魔王を倒すと
この世界には、勇者がいた。
勇者を名乗るからには、魔王を倒さなければならない。
勇者がいるからには、もちろん魔王も存在する。
魔王は、独裁者がそうするように、家来を自分の思うままに動かし、気に入らなければ殺した。
もちろん民も、気に入らなければ殺し、その虐殺ぶりは目に余るほどだった。
民は、魔王の圧政に日々怯えながら、固まるようにして暮らしていた。
世界が恐怖に包まれる中、勇者は立ち上がった。
勇者は、何千人もの家来を抱えている魔王に対抗するため、少しでも魔王の圧政に不満を持っている人々を説得して回り、仲間に加えた。そして、少しずつ増えていった仲間たちがまた、少しずつ仲間を増やしていき、一年経つころには、魔王の勢力にひけをとらないほどの人数が集まっていた。
「機は熟した」
勇者は、目の前にいる何千人もの仲間の前で言った。
「今こそ、魔王の支配から我らは解放されるのだ!すべてはこの世界の平和のために!行くぞ!」
「おおおおーっっ!!!」
人々の雄叫びが天にとどろき、勇者ら一団は、魔王城へと襲いかかった。
それはさながら戦争だった。勇者軍と魔王軍の軍勢はほぼ互角。しかし、最初は奇襲をかけた勇者軍が優勢だったものの、強さで勝る魔王軍の方が徐々に盛り返し、勇者軍は苦境に立たされた。
「このままでは、我らは全滅してしまう。くそっ、どうすれば…」
しかし、打開策は見つからない。その時、勇者が立ち上がった。
「俺が行く」
そして、服をめくってあらかじめ装着していた時限爆弾を仲間たちに見せた。
仲間たちが何か言う前に勇者は「俺が、この爆弾で魔王を倒す」と言った。
「しかし、そんなことをすれば勇者が…」
「自爆なんて、やめた方が…」
仲間は口々に言ったが、勇者は聞かなかった。
「この世界は、俺たちが救うんだ!そのためなら、俺一人の命など、取るに足らん!」
そう言って、仲間の静止を振り切って、勇者は魔王城へと走った。
魔王の家来たちは、たった一人で向かってくる勇者に戸惑い、本来の力を出せず、勇者の前に次々と倒されていった。そして、勇者は奇跡的に魔王と対峙することができた。
「よくここまで来たな、勇者」
魔王が邪悪な笑みを浮かべた。
「お前を倒して、この世界に平和を取り戻す!」
そう言って、勇者は再び魔王に時限爆弾を見せた。
「やれるものならやってみろ」魔王は鼻で笑って見せた。「おまえには世界は救えない」
「黙れ!魔王、覚悟!」
勇者は魔王に向かって突進していった。魔王はなぜか動かず、邪悪な笑みを浮かべているだけだった。
そして、勇者は魔王とともに爆発した。
勇者の犠牲とともに、魔王は滅んだ。
そして、世界に平和がもたらされた。
…わけではなかったのだ。
魔王の圧政から解き放たれた民は、生まれて初めて手に入れた自由を謳歌した。
しかし、それはやがて暴走し、民は今まで押さえつけられていた反動で自分のやりたいことをやるようになった。
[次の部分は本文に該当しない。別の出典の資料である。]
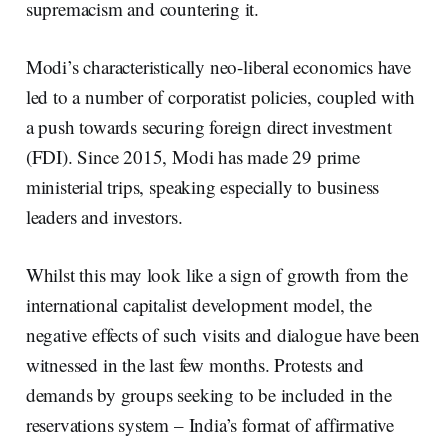
supremacism and countering it.
Modi’s characteristically neo-liberal economics have
led to a number of corporatist policies, coupled with
a push towards securing foreign direct investment
(FDI). Since 2015, Modi has made 29 prime
ministerial trips, speaking especially to business
leaders and investors.
Whilst this may look like a sign of growth from the
international capitalist development model, the
negative effects of such visits and dialogue have been
witnessed in the last few months. Protests and
demands by groups seeking to be included in the
reservations system – India’s format of affirmative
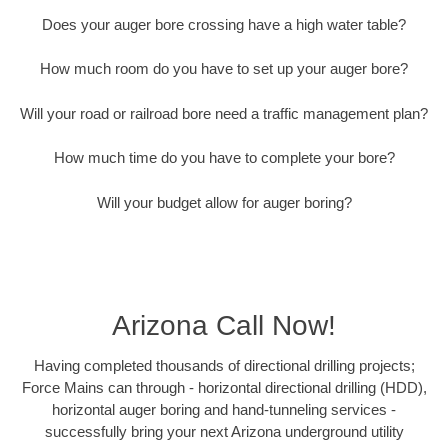
Does your auger bore crossing have a high water table?
How much room do you have to set up your auger bore?
Will your road or railroad bore need a traffic management plan?
How much time do you have to complete your bore?
Will your budget allow for auger boring?
Arizona Call Now!
Having completed thousands of directional drilling projects;
Force Mains can through - horizontal directional drilling (HDD),
horizontal auger boring and hand-tunneling services -
successfully bring your next Arizona underground utility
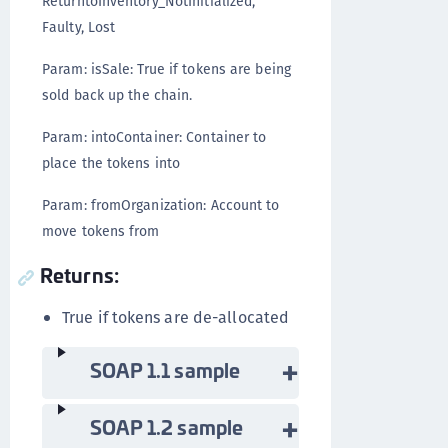
ReturntoInventory_NotInitialized,
Faulty, Lost
Param: isSale: True if tokens are being
sold back up the chain.
Param: intoContainer: Container to
place the tokens into
Param: fromOrganization: Account to
move tokens from
Returns:
True if tokens are de-allocated
SOAP 1.1 sample
SOAP 1.2 sample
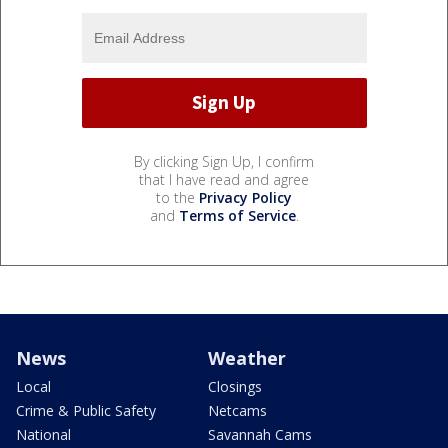
By clicking Sign Up, I confirm
that I have read and agree
to the
Privacy Policy
and
Terms of Service
.
News
Weather
Local
Closings
Crime & Public Safety
Netcams
National
Savannah Cams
それは、強盗、放火、殺人などの犯罪にもおよび、被害を受けた民がまた同じように犯罪に手を染めるということがひたすら繰り返され、世界は無法地帯へと姿を変えた。
魔王の圧政が敷かれていた頃は、民は魔王から身を守るために、団結して静かに暮らしていた。
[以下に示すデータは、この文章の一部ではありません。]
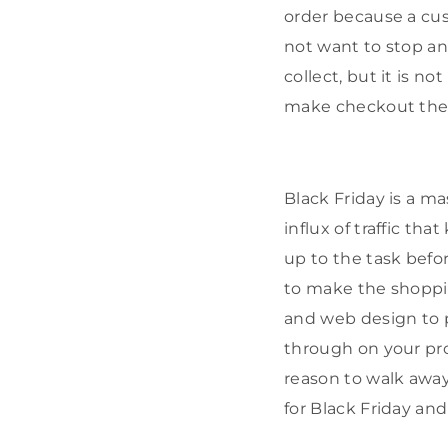
order because a cus
not want to stop a
collect, but it is n
make checkout the
Black Friday is a ma
influx of traffic th
up to the task befo
to make the shoppin
and web design to 
through on your pr
reason to walk away
for Black Friday an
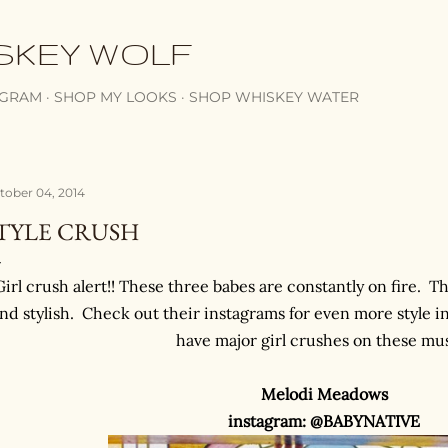
Skip to main content
SKEY WOLF
AGRAM
SHOP MY LOOKS
SHOP WHISKEY WATER
tober 04, 2014
TYLE CRUSH
Girl crush alert!! These three babes are constantly on fire. Th
nd stylish. Check out their instagrams for even more style in
have major girl crushes on these mu
Melodi Meadows
instagram: @BABYNATIVE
その団結が完全に消えた今、世界は魔王がいた時以上に荒れ狂っていた。
やがて、その争いは、王位をめぐる争いへと変わっていった。
それまで圧政を敷いていた魔王も、魔王を倒して世界を救った勇者もこの世にはいないのだ。そのため、誰もが次の王になりたがり、それをめぐる犯罪がさらに増えていった。
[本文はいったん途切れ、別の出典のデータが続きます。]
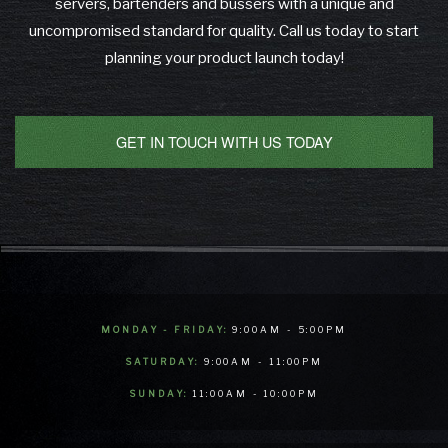
servers, bartenders and bussers with a unique and
uncompromised standard for quality. Call us today to start
planning your product launch today!
GET IN TOUCH WITH US TODAY
MONDAY - FRIDAY:
9:00AM - 5:00PM
SATURDAY:
9:00AM - 11:00PM
SUNDAY:
11:00AM - 10:00PM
ついに、王位をめぐる争いは、世界を二分する大戦争へと発展した。その規模は、勇者と魔王が戦った戦争の比ではなかった。民は、何年にもわたって醜い争いを続け、そのため心が荒んでいき、女子供関わらず虐殺する魔王以上に悪逆非道な民がそこらじゅうに現れた。
そして戦争は、すべての民が死に絶えるまで続いた。
こうして、世界は魔王が倒されたことによって、滅びた。